Exercise goal
All of the lines below should be copied word for word.

··········

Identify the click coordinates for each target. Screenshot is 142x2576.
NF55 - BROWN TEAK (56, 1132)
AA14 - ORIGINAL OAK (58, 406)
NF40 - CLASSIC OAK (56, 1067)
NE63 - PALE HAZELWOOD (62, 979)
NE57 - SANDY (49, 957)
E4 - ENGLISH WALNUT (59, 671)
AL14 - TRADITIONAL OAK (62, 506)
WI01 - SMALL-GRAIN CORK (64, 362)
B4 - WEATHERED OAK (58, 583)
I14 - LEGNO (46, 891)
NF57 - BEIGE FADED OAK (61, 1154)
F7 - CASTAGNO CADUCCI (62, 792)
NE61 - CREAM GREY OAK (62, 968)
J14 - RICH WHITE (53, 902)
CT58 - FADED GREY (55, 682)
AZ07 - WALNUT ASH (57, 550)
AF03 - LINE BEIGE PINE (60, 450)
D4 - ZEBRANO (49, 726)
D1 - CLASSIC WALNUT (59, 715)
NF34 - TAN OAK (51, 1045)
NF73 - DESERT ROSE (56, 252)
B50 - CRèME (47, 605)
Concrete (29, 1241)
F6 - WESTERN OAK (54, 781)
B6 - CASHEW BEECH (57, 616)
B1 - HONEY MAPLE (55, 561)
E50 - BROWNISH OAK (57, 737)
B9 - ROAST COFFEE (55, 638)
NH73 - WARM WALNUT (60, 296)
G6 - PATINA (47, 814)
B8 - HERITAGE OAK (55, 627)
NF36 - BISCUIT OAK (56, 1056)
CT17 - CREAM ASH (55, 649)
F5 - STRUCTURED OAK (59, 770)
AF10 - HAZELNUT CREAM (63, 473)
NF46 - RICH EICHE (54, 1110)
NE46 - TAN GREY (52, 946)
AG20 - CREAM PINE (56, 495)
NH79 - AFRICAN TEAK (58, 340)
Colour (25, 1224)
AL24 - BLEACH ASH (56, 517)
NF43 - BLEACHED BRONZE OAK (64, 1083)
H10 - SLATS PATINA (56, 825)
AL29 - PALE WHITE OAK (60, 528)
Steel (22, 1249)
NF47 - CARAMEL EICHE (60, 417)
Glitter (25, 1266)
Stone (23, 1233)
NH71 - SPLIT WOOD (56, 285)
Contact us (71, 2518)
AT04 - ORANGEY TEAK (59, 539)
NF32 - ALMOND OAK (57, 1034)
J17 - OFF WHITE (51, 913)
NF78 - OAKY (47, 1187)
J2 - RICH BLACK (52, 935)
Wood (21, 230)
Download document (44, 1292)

··········

Expected answer
Identify the click coordinates for each target. Screenshot is 142x2576.
NF55 - BROWN TEAK (56, 1132)
AA14 - ORIGINAL OAK (58, 406)
NF40 - CLASSIC OAK (56, 1067)
NE63 - PALE HAZELWOOD (62, 979)
NE57 - SANDY (49, 957)
E4 - ENGLISH WALNUT (59, 671)
AL14 - TRADITIONAL OAK (62, 506)
WI01 - SMALL-GRAIN CORK (64, 362)
B4 - WEATHERED OAK (58, 583)
I14 - LEGNO (46, 891)
NF57 - BEIGE FADED OAK (61, 1154)
F7 - CASTAGNO CADUCCI (62, 792)
NE61 - CREAM GREY OAK (62, 968)
J14 - RICH WHITE (53, 902)
CT58 - FADED GREY (55, 682)
AZ07 - WALNUT ASH (57, 550)
AF03 - LINE BEIGE PINE (60, 450)
D4 - ZEBRANO (49, 726)
D1 - CLASSIC WALNUT (59, 715)
NF34 - TAN OAK (51, 1045)
NF73 - DESERT ROSE (56, 252)
B50 - CRèME (47, 605)
Concrete (29, 1241)
F6 - WESTERN OAK (54, 781)
B6 - CASHEW BEECH (57, 616)
B1 - HONEY MAPLE (55, 561)
E50 - BROWNISH OAK (57, 737)
B9 - ROAST COFFEE (55, 638)
NH73 - WARM WALNUT (60, 296)
G6 - PATINA (47, 814)
B8 - HERITAGE OAK (55, 627)
NF36 - BISCUIT OAK (56, 1056)
CT17 - CREAM ASH (55, 649)
F5 - STRUCTURED OAK (59, 770)
AF10 - HAZELNUT CREAM (63, 473)
NF46 - RICH EICHE (54, 1110)
NE46 - TAN GREY (52, 946)
AG20 - CREAM PINE (56, 495)
NH79 - AFRICAN TEAK (58, 340)
Colour (25, 1224)
AL24 - BLEACH ASH (56, 517)
NF43 - BLEACHED BRONZE OAK (64, 1083)
H10 - SLATS PATINA (56, 825)
AL29 - PALE WHITE OAK (60, 528)
Steel (22, 1249)
NF47 - CARAMEL EICHE (60, 417)
Glitter (25, 1266)
Stone (23, 1233)
NH71 - SPLIT WOOD (56, 285)
Contact us (71, 2518)
AT04 - ORANGEY TEAK (59, 539)
NF32 - ALMOND OAK (57, 1034)
J17 - OFF WHITE (51, 913)
NF78 - OAKY (47, 1187)
J2 - RICH BLACK (52, 935)
Wood (21, 230)
Download document (44, 1292)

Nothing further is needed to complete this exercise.